A new study by researchers at Ziff Davis shows that LLMs may prioritize data from authoritative, high-DA (Domain Authority) publishers.

Taking it a step further, we may be able to tell what publishers these LLMs prefer based on the partnerships they’ve formed.

Here is what the current landscape looks like today:

AI Companies with publisher site partnerships

If the above is confusing, follow along with me as I help to connect the dots.

Quick Takeaways

  • LLMs used by OpenAI and Google are heavily curated datasets.
  • Ziff Davis’ study shows that heavily curated datasets contain a higher proportion of high-DA websites.
  • WebText (used to train OpenAI’s GPT-2) contains high-DA websites.
  • OpenWebText 2 (expanded version modeled after WebText) also contains high-DA websites.
  • AI companies have many partnerships with these high-DA publishers.

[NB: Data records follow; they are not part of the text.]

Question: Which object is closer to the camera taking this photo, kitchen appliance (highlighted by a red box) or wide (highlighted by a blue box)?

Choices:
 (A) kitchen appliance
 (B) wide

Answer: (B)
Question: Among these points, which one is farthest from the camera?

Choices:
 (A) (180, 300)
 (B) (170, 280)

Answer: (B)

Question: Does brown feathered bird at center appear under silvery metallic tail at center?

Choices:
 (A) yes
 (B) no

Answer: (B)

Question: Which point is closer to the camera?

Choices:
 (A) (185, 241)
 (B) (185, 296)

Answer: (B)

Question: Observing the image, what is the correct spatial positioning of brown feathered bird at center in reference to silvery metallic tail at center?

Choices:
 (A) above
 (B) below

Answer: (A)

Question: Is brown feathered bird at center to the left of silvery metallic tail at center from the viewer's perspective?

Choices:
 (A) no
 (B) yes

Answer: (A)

If you’re a LLM newb like me, you might want to read this next primer section; if not, skip to the main findings section.

LLMs for Dummies (like me!)

Large Language Models are designed to generate, predict, and interpret your text. Some common LLMs you might have heard of are OpenAI’s GPT series, Google’s LaMDA, and Meta’s LLaMA.

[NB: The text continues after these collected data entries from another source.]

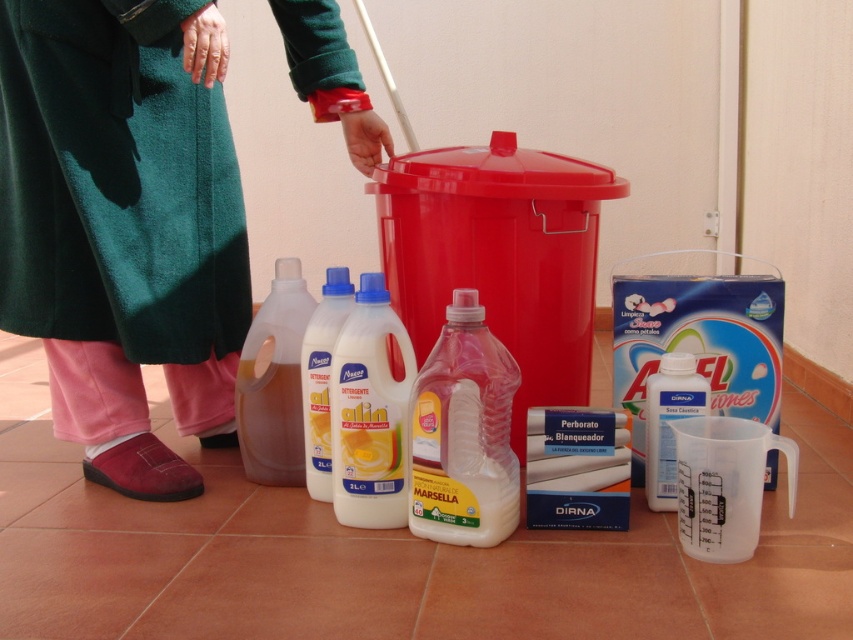 You need to choose a bottle to pour into a narrow sink drain. Which bottle between the white plastic bottle at center and the transparent plastic bottle at lower right is more suitable based on their heights?

The white plastic bottle at center is taller than the transparent plastic bottle at lower right, so it might be more suitable for pouring into a narrow sink drain as its height could allow better control during the pouring process.

You need to wipe a spill using the items in the scene. Which object would be more suitable for the task between the green towel at left and the translucent plastic bottle at lower left?

The green towel at left is more suitable for wiping a spill because it has a larger size compared to the translucent plastic bottle at lower left, making it more effective for cleaning purposes.

You are organizing cleaning supplies in the room. You need to place the white plastic bottle at center and the translucent plastic bottle at lower left on a shelf. Which bottle should you place first if you want to arrange them from narrowest to widest?

The white plastic bottle at center has a lesser width compared to the translucent plastic bottle at lower left, so you should place the white plastic bottle at center first to arrange them from narrowest to widest.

They get trained from enormous datasets like text from the internet, books, and others.

For instance, one of the datasets used, OpenWebText2, is curated by scraping URLs linked on Reddit posts with a three or higher score.

WebText Background

So, a URL like this one from Yahoo would show up based on the high “score”:

Jennifer rubin resigns from washington post

As I said in the intro, LLMs don’t work like search engines, nor do they “know” things like you’re led to believe in the movies.

They get trained to predict text by analyzing patterns in these massive datasets.

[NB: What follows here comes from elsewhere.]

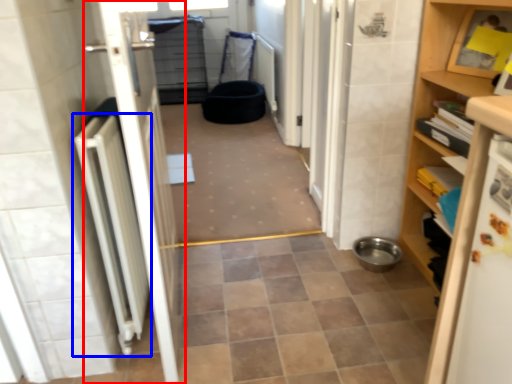 Question: Among these objects, which one is farthest to the camera, door (highlighted by a red box) or radiator (highlighted by a blue box)?

Choices:
 (A) door
 (B) radiator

What Datasets Do LLMs Use?

We don’t know exactly what datasets LLMs use. However, there is some history to lean on, which we can use to infer their current methods.

For example, OpenAI openly disclosed the dataset they used to train GPT-2 (we are on GPT-4 now).

We can also point to relationships with publishers regarding where they are getting the data used to train their datasets.

Here are two other things to know:

Most Datasets Get Curated

You saw what happened when Google’s initial launch of AI Overviews relied too heavily on Reddit:

cheese not sticking to pizza

So, because some of the data gets pulled from places like Reddit, the datasets need curation to ensure better, higher-quality results.

Raw datasets like Common Crawl have little to no curation.

Heavily-curated datasets, such as OpenWebText or C4, filter out low-quality content and prioritize high-authority, relevant, and clean text.

The extent of curation varies widely among datasets.

Most LLMs Get Trained on a Mix of Datasets

To ensure quality and depth, LLMs use a mix of data.

As mentioned, we don’t know precisely what datasets each technology uses—especially from an ever-evolving field like AI.

As the Ziff Davis study says, “Major LLM developers no longer disclose their training data as they once did.”

Here’s a snapshot of what we know:

DatasetSourceCuration LevelAccessibilityUsage Examples
WebTextReddit links (≥3 upvotes)High (human-curated)Proprietary (OpenAI)GPT-2, GPT-3 training indirectly
OpenWebTextReddit links (replicated method)ModerateOpen-sourceResearch, proxy for WebText
OpenWebText2Reddit links (longer timeframe)ModerateOpen-sourceProxy for GPT-3's WebText2 dataset
C4Cleaned Common Crawl dataModerateOpen-sourceGoogle T5, LaMDA
Common CrawlGeneral web crawlMinimalOpen-sourceBroad AI training, including GPT-3

OK, next, let’s look at what Ziff Davis showed us.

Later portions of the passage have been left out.